Gary Kasparov: people are always fascinated by things they don't understand

Since retiring from professional chess in 2005, Garry Kasparov has been festering like a thorn in the Kremlin's side. His is the strategy behind Other Russia, a coalition of disparate political groups bent on securing fair elections in an increasingly centralised state. At a St Petersburg rally last month, one of the biggest against president Vladimir Putin's administration, 130 of Kasparov's colleagues were detained for disrupting the peace. Further demonstrations – though officially banned – are expected this weekend. The former world number one, for his part, has been denounced on state television as a CIA spy. After decades of intense preparation, aggressive match play and thorough analysis, he has entered a new, and unexpected, game.

"People are always fascinated by things they don't understand," he says, brushing a hair from his lapel. He has arrived for our meeting late, well-dressed and intense to breaking point. After cursory introductions, he begins riffing on his new book, How Life Imitates Chess, his first foray into mainstream writing. Part self-help guide, part memoir, it offers his life and its challenges as a series of examples to be learned from. Winston Churchill, Napoleon and other strategists feature heavily, as do Kasparov's own pearls of wisdom.

"You always have to be comfortable that you're doing the right thing," he says. "It might look dangerous but if you feel you're on the right track, just go for it. Intuition is like a muscle and if you don't train it, you don't improve. You need courage to make decisions and discover the qualities that are sleeping inside."

So far, 19 editions of the book are planned, in 17 languages, each tweaked by Kasparov to be relevant to the given audience. In the US edition, the book's philosophy will be replaced with a straight business message. In Russia, the political sections will be revised. All eyes will be on him at home as the mastermind behind Other Russia.
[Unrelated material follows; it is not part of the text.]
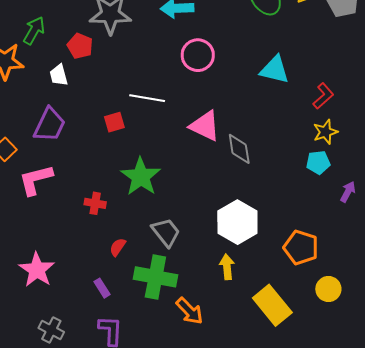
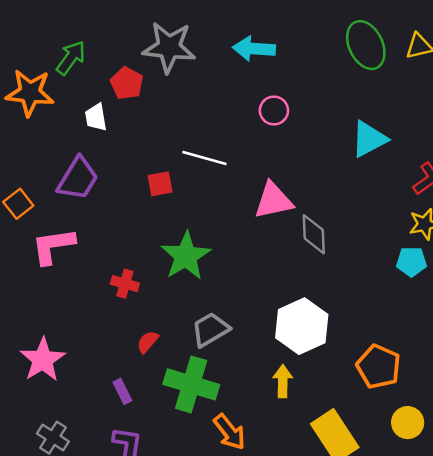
pink circle: (198, 55) -> (274, 110), size x0.7
cyan triangle: (275, 70) -> (369, 139), turned -48
pink triangle: (205, 126) -> (273, 201), turned -44
gray trapezoid: (166, 232) -> (210, 330), turned -88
"I looked at the available options and came up with a strategy of unifying right and left," he says. "We are fighting for the restoration of democratic institutions, which requires a lot of diplomatic skills. I talked to liberals, die-hard communists and nationalists. I anticipated this would be the best way to confront the Kremlin's ruthless policy of destroying democracy in Russia."

It is not a break from his past, he says, but a continuation. Born in Baku, the capital of Azerbaijan, Kasparov has long walked the line between national hero and misfit. His two decades at the top of the royal game spanned the Cold War, glasnost and perestroika. Barring Bobby Fischer – the American who, in 1972, became the first non-Russian to wrest the crown from the Soviets since 1948 – the game has long been the preserve of the Russian grandmasters and a hot political pawn.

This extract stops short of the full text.